> **What you have to do**: Unless a line falls after the one with "Ein paar Bilder", retype it exactly from the records below; leave out all pictures.

********

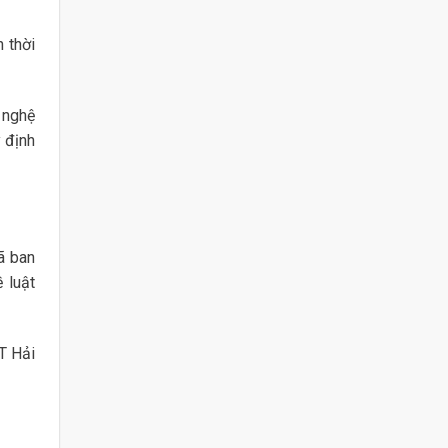
 thời
 nghệ
 định
ã ban
 luật
T Hải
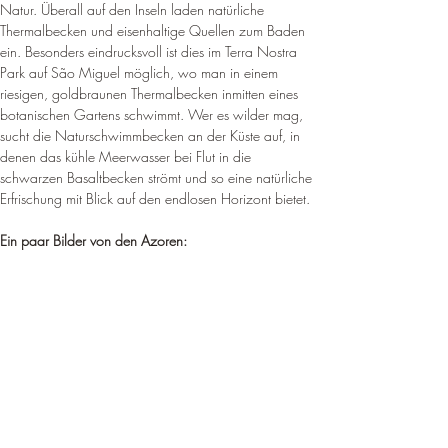
Natur. Überall auf den Inseln laden natürliche 
Thermalbecken und eisenhaltige Quellen zum Baden 
ein. Besonders eindrucksvoll ist dies im Terra Nostra 
Park auf São Miguel möglich, wo man in einem 
riesigen, goldbraunen Thermalbecken inmitten eines 
botanischen Gartens schwimmt. Wer es wilder mag, 
sucht die Naturschwimmbecken an der Küste auf, in 
denen das kühle Meerwasser bei Flut in die 
schwarzen Basaltbecken strömt und so eine natürliche 
Erfrischung mit Blick auf den endlosen Horizont bietet.
Ein paar Bilder von den Azoren:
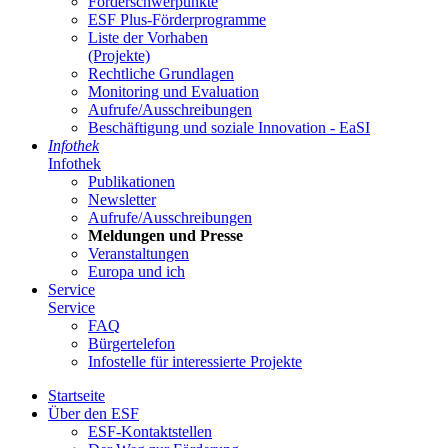
För­der­schwer­punk­te
ESF Plus-För­der­pro­gram­me
Lis­te der Vor­ha­ben
(Pro­jek­te)
Recht­li­che Grund­la­gen
Mo­ni­to­ring und Eva­lua­ti­on
Auf­ru­fe/Aus­schrei­bun­gen
Be­schäf­ti­gung und so­zia­le In­no­va­ti­on - Ea­SI
In­fo­thek
In­fo­thek
Pu­bli­ka­tio­nen
Newslet­ter
Auf­ru­fe/Aus­schrei­bun­gen
Mel­dun­gen und Pres­se
Ver­an­stal­tun­gen
Eu­ro­pa und ich
Ser­vice
Ser­vice
FAQ
Bür­ger­te­le­fon
In­fo­stel­le für in­ter­es­sier­te Pro­jek­te
Start­sei­te
Über den ESF
ESF-Kon­takt­stel­len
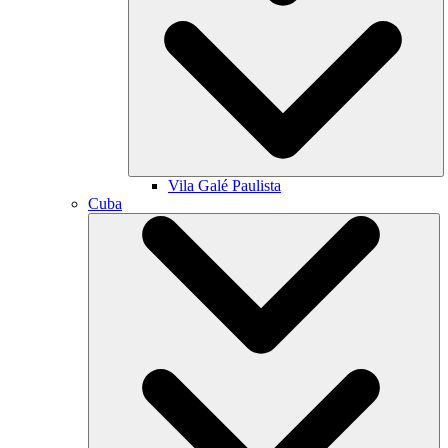
Vila Galé
Paulista
Cuba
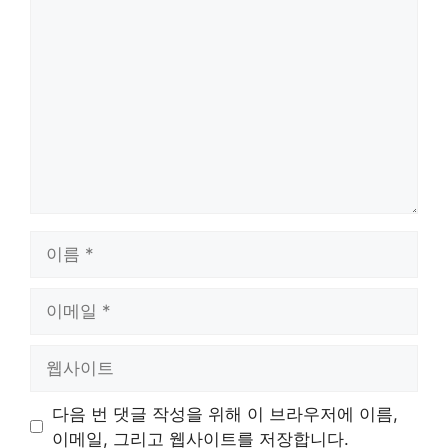
댓
글
이
름
이
메
일
웹
사
이
다음 번 댓글 작성을 위해 이 브라우저에 이름,
트
이메일, 그리고 웹사이트를 저장합니다.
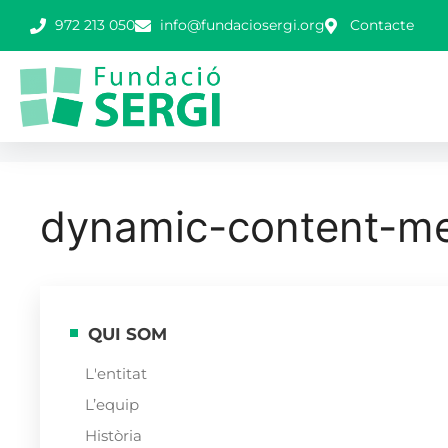
972 213 050
info@fundaciosergi.org
Contacte
dynamic-content-
QUI SOM
L'entitat
L’equip
Història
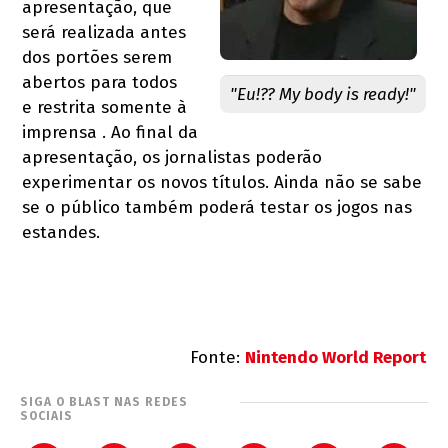
apresentação, que
será realizada antes
dos portões serem
abertos para todos
"Eu!?? My body is ready!"
e restrita somente à
imprensa . Ao final da
apresentação, os jornalistas poderão
experimentar os novos títulos. Ainda não se sabe
se o público também poderá testar os jogos nas
estandes.
Fonte:
Nintendo World Report
SIGA O BLAST NAS REDES
SOCIAIS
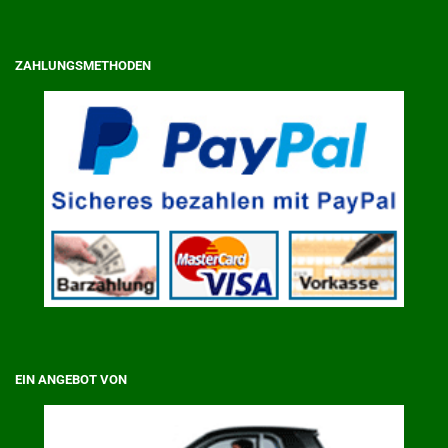
ZAHLUNGSMETHODEN
EIN ANGEBOT VON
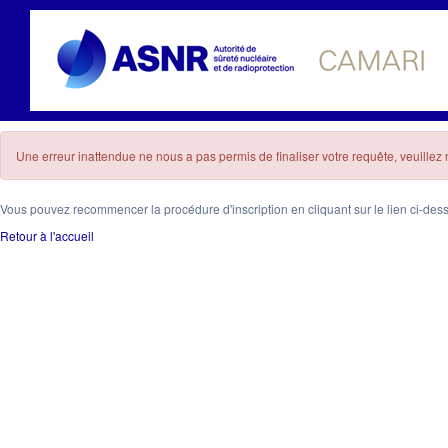
Une erreur inattendue ne nous a pas permis de finaliser votre requête, veuille
Vous pouvez recommencer la procédure d'inscription en cliquant sur le lien ci-des
Retour à l'accueil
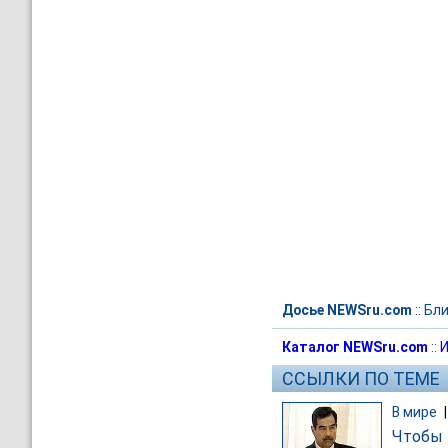
Досье NEWSru.com
::
Бли
Каталог NEWSru.com
::
И
ССЫЛКИ ПО ТЕМЕ
В мире
Чтобы 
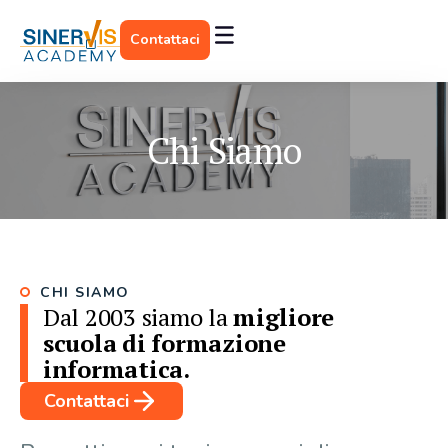
Contattaci
Chi Siamo
CHI SIAMO
Dal 2003 siamo la
migliore
scuola di formazione
informatica.
Contattaci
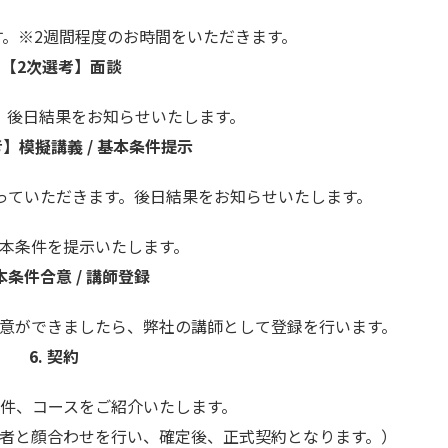
。※2週間程度のお時間をいただきます。
.
【2次選考】面談
、後日結果をお知らせいたします。
】模擬講義 / 基本条件提示
っていただきます。後日結果をお知らせいたします。
本条件を提示いたします。
条件合意 / 講師登録
意ができましたら、弊社の講師として登録を行います。
6.
契約
件、コースをご紹介いたします。
者と顔合わせを行い、確定後、正式契約となります。）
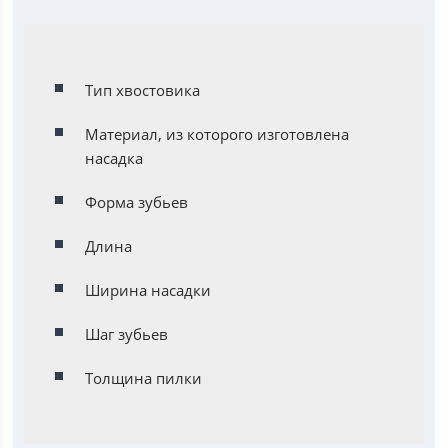
Тип хвостовика
Материал, из которого изготовлена
насадка
Форма зубьев
Длина
Ширина насадки
Шаг зубьев
Толщина пилки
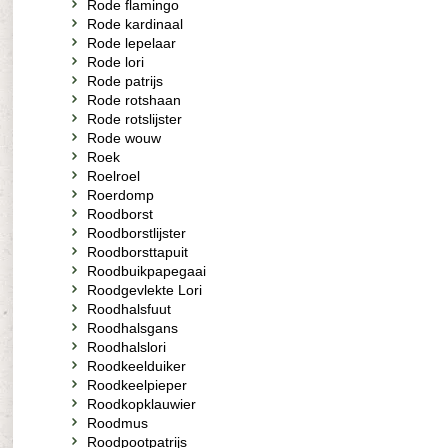
Rode flamingo
Rode kardinaal
Rode lepelaar
Rode lori
Rode patrijs
Rode rotshaan
Rode rotslijster
Rode wouw
Roek
Roelroel
Roerdomp
Roodborst
Roodborstlijster
Roodborsttapuit
Roodbuikpapegaai
Roodgevlekte Lori
Roodhalsfuut
Roodhalsgans
Roodhalslori
Roodkeelduiker
Roodkeelpieper
Roodkopklauwier
Roodmus
Roodpootpatrijs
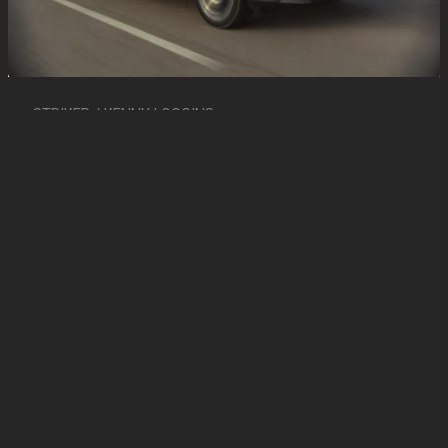
STRIKER / KENNY LOGGINS
09/07/2026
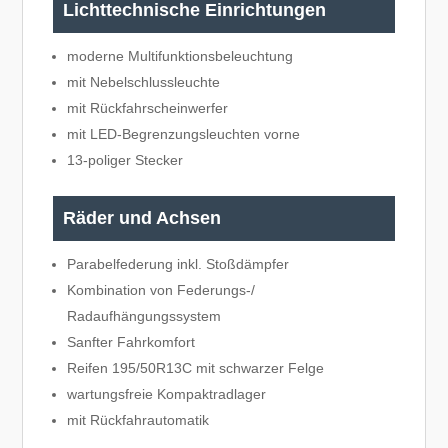
Lichttechnische Einrichtungen
moderne Multifunktionsbeleuchtung
mit Nebelschlussleuchte
mit Rückfahrscheinwerfer
mit LED-Begrenzungsleuchten vorne
13-poliger Stecker
Räder und Achsen
Parabelfederung inkl. Stoßdämpfer
Kombination von Federungs-/
Radaufhängungssystem
Sanfter Fahrkomfort
Reifen 195/50R13C mit schwarzer Felge
wartungsfreie Kompaktradlager
mit Rückfahrautomatik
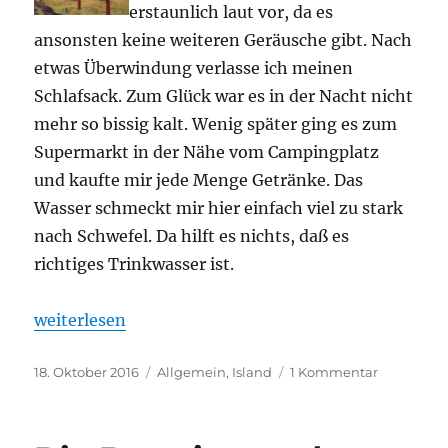
erstaunlich laut vor, da es
ansonsten keine weiteren Geräusche gibt. Nach
etwas Überwindung verlasse ich meinen
Schlafsack. Zum Glück war es in der Nacht nicht
mehr so bissig kalt. Wenig später ging es zum
Supermarkt in der Nähe vom Campingplatz
und kaufte mir jede Menge Getränke. Das
Wasser schmeckt mir hier einfach viel zu stark
nach Schwefel. Da hilft es nichts, daß es
richtiges Trinkwasser ist.
„Die Wanderung zum Hverfjall und Dimmuborgir“
weiterlesen
Veröffentlicht
Kategorien
zu
18. Oktober 2016
Allgemein
,
Island
1 Kommentar
am
Die
Wanderun
zum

********

> **Solved exercise**:
 thời
 nghệ
 định
ã ban
 luật
T Hải
Natur. Überall auf den Inseln laden natürliche 
Thermalbecken und eisenhaltige Quellen zum Baden 
ein. Besonders eindrucksvoll ist dies im Terra Nostra 
Park auf São Miguel möglich, wo man in einem 
riesigen, goldbraunen Thermalbecken inmitten eines 
botanischen Gartens schwimmt. Wer es wilder mag, 
sucht die Naturschwimmbecken an der Küste auf, in 
denen das kühle Meerwasser bei Flut in die 
schwarzen Basaltbecken strömt und so eine natürliche 
Erfrischung mit Blick auf den endlosen Horizont bietet.
Ein paar Bilder von den Azoren:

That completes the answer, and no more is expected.